Prestige Healthcare essentially redid its PDPM training over the course of the pandemic, according to Morris. Prestige’s particular model is focused on higher acuity patients, which lends itself to higher categories of payment, she explained.
“We went to the staff, not just to train them but to spend one-on-one time with them and asked them to participate in a training from the building level,” she said. “I think that really helped with turnover because they were so engaged and didn’t leave.”
Focused Post Acute Care Partners has also looked to “hone down” its education by doing it in smaller groups, and is seeing the staffing rebound and its use of agency tapering.

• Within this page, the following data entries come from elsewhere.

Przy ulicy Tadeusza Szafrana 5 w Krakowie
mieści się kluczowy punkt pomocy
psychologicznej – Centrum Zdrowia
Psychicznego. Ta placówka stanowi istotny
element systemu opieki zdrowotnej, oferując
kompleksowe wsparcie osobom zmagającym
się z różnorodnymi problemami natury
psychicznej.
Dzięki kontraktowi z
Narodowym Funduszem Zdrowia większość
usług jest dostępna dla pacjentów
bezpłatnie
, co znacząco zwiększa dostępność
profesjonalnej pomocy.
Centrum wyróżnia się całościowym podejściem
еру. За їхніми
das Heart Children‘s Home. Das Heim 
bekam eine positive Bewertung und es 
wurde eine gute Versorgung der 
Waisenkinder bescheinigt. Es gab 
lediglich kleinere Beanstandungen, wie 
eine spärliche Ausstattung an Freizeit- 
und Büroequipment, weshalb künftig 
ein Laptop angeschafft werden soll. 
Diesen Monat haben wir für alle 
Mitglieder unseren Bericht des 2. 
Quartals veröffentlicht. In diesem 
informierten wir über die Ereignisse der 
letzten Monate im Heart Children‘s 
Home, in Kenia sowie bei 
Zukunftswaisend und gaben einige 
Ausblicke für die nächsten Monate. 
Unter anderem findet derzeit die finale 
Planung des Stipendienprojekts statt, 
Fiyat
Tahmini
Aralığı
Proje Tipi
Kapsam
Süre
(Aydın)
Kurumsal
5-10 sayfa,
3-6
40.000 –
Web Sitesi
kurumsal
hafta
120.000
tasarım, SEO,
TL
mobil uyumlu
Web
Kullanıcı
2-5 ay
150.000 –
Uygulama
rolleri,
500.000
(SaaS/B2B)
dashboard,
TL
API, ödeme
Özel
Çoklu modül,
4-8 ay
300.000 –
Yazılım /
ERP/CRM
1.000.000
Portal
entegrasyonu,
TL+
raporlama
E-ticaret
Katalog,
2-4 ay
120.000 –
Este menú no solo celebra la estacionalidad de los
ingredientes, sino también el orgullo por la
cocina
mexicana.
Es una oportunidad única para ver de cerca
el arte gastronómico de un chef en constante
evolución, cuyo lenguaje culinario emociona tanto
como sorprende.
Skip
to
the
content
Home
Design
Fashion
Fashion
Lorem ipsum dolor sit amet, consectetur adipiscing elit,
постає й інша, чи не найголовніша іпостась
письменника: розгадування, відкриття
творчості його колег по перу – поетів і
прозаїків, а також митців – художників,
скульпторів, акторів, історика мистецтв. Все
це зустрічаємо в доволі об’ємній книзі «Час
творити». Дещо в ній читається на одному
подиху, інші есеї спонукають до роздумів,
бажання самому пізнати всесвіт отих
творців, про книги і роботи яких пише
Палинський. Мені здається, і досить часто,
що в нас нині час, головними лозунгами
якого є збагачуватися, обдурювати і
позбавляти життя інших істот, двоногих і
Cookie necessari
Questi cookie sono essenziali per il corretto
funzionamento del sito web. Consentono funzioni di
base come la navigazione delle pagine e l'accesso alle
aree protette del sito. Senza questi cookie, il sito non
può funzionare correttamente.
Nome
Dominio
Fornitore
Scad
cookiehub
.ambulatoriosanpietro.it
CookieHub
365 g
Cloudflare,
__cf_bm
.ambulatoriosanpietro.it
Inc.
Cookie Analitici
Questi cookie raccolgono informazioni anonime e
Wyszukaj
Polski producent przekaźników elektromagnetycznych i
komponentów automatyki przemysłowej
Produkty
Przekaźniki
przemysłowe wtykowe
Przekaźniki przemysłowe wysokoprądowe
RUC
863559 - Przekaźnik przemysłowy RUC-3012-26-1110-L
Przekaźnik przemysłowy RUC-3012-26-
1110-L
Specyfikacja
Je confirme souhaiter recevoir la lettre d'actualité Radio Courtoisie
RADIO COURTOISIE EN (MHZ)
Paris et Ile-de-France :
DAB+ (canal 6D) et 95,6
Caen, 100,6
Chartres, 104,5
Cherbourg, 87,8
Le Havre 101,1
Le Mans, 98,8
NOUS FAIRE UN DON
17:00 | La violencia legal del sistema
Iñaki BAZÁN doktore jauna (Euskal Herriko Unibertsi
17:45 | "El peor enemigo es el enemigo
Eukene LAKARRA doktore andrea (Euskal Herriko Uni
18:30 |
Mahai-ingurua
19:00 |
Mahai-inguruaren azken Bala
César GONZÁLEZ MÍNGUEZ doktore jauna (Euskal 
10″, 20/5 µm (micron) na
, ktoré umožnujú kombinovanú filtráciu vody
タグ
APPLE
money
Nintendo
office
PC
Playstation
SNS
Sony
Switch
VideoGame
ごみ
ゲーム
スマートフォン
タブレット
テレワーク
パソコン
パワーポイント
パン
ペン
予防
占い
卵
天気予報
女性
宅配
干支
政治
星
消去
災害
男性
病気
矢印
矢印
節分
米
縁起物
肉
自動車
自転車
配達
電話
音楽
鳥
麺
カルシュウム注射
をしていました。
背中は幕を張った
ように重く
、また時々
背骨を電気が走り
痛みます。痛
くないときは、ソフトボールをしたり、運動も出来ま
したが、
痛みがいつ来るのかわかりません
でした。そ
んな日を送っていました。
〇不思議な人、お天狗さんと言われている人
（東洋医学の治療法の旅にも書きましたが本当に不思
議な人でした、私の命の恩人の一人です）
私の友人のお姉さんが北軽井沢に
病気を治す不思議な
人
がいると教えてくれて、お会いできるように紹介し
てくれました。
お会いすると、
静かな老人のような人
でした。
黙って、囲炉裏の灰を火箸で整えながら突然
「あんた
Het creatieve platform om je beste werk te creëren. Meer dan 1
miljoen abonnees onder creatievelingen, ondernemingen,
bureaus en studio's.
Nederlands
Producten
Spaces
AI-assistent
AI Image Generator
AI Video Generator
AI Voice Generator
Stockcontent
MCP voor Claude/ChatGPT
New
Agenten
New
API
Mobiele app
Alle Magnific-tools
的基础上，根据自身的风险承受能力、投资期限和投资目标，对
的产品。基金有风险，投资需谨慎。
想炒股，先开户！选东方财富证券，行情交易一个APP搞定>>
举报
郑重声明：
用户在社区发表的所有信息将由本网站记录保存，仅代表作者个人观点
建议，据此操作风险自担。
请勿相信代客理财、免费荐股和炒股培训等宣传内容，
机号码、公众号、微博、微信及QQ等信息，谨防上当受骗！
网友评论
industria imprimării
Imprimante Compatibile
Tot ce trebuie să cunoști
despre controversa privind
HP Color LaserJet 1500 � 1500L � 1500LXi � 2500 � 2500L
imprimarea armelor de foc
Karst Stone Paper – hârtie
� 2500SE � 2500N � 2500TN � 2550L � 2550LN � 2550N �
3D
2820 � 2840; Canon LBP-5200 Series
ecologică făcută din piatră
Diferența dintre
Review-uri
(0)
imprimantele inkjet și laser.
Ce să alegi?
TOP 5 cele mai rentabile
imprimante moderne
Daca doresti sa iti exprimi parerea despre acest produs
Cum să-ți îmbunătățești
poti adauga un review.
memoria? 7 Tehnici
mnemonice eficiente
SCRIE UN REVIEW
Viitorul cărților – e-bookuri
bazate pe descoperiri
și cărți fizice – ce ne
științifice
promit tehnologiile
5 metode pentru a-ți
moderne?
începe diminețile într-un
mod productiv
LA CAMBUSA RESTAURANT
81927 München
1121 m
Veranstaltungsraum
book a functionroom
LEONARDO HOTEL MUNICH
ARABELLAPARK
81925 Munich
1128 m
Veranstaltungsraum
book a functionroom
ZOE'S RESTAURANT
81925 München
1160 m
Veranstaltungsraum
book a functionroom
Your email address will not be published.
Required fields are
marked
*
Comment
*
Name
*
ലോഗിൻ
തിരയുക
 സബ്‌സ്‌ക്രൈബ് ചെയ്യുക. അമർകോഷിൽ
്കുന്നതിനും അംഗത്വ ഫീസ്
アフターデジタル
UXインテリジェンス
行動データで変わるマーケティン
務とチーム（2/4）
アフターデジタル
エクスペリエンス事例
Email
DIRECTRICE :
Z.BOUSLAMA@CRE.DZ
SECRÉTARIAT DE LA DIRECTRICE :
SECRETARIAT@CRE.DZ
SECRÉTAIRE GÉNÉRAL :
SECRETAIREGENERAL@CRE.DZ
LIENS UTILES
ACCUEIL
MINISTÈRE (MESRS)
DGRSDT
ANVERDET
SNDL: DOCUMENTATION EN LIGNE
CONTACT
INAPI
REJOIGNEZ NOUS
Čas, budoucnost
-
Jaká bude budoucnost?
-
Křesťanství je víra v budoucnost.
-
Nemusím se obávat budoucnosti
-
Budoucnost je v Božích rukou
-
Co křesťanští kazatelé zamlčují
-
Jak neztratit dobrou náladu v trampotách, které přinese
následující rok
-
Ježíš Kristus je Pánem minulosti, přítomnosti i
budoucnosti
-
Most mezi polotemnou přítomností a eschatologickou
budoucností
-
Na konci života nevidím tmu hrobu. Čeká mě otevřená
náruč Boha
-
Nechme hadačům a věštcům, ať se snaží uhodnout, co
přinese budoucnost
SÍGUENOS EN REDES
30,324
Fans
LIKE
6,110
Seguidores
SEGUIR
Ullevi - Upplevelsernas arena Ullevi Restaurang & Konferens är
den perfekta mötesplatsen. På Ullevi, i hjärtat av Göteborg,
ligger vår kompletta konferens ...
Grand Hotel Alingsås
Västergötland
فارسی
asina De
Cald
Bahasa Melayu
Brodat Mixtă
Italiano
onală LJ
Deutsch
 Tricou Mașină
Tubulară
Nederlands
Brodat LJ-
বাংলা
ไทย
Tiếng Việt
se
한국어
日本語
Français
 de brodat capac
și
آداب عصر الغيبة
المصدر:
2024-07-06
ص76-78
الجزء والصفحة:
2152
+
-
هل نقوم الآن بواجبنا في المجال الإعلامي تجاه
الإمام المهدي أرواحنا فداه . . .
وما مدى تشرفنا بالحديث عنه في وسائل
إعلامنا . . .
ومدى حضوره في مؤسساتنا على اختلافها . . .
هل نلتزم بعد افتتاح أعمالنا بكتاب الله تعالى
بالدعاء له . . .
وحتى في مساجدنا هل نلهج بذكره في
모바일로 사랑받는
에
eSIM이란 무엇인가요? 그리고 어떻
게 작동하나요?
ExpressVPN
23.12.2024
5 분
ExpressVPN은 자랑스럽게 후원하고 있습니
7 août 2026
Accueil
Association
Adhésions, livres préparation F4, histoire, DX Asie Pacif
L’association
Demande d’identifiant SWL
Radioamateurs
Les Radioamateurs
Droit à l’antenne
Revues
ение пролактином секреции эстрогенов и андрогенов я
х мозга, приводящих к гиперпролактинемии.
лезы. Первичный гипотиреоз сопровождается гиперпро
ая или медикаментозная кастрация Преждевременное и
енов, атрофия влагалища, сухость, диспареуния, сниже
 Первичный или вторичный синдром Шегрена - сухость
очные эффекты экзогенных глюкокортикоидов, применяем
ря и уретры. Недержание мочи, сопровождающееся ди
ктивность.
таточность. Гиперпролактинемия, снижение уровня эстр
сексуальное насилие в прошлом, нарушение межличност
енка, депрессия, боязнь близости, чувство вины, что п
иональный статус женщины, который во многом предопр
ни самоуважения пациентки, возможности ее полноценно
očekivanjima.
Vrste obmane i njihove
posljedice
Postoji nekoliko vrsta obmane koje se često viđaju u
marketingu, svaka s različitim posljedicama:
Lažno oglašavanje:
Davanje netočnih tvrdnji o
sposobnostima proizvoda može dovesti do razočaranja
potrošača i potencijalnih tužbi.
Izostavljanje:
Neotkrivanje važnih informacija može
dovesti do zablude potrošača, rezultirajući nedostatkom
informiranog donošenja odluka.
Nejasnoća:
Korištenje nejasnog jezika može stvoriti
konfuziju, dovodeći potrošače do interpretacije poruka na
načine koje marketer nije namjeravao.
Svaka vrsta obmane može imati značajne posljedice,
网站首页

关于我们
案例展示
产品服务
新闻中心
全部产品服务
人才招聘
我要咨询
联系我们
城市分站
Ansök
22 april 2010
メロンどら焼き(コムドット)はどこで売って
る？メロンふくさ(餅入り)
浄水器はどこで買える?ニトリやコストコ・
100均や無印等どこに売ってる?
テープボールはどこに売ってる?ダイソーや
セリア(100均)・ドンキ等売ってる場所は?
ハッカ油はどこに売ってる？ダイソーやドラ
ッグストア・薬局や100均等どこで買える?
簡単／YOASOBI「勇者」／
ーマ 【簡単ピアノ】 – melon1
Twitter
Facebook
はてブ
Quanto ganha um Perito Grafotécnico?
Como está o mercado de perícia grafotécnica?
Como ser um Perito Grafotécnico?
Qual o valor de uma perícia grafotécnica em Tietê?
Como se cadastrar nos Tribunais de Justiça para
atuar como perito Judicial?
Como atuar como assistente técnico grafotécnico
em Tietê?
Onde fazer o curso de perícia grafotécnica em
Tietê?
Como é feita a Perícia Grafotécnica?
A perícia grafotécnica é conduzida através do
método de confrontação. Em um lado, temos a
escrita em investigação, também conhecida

“We’ve actually revamped a lot of our education and training when it comes to PDPM because we do need that documentation from the front line staff,” said Faulk.
Maximizing reimbursement through technology
Faulk believes investing in technology is “the way to go” to improve reimbursement processes given the current staffing shortages the industry is seeing.
While the health care industry added an estimated 34,300 jobs in April, only 900 of those jobs were in the skilled nursing sector. That data comes after the long-term care industry reportedly lost 2,500 jobs in March— further deepening a labor crisis to a level not seen since 2007.
Using technology to streamline documentation and workflows to improve compliance can also assist with staff retention, according to Faulk.
Both Prestige Healthcare and Focused Post Acute Care Partners have also tried to push their physicians practitioners to go “more electronic” as a way to improve their reimbursement reporting.
“Technology has been our friend,” Faulk said. “Especially when you don’t have the consistency of staffing.”
Focused Post Acute Care Partners uses several softwares in regards to reimbursement. The company has incorporated technology that can look at a claim after it’s been submitted, and if there’s something that is missed, the software corrects it.
Artificial intelligence systems can also be used to not only correct documentation but identify the person who did the initial charting or documentation that doesn’t reflect what’s really going on with that resident.
“We’ve done surveys with our staffing in regards to how much technology that we use as an organization, and I would say it’s 80/20,” Faulk said. “There’s 20% that say it’s too much and they feel like it takes more time to have to log into that particular software and look at that information rather than just looking at the chart itself and doing it that way. But 80% like the fact that some reports are already automated.”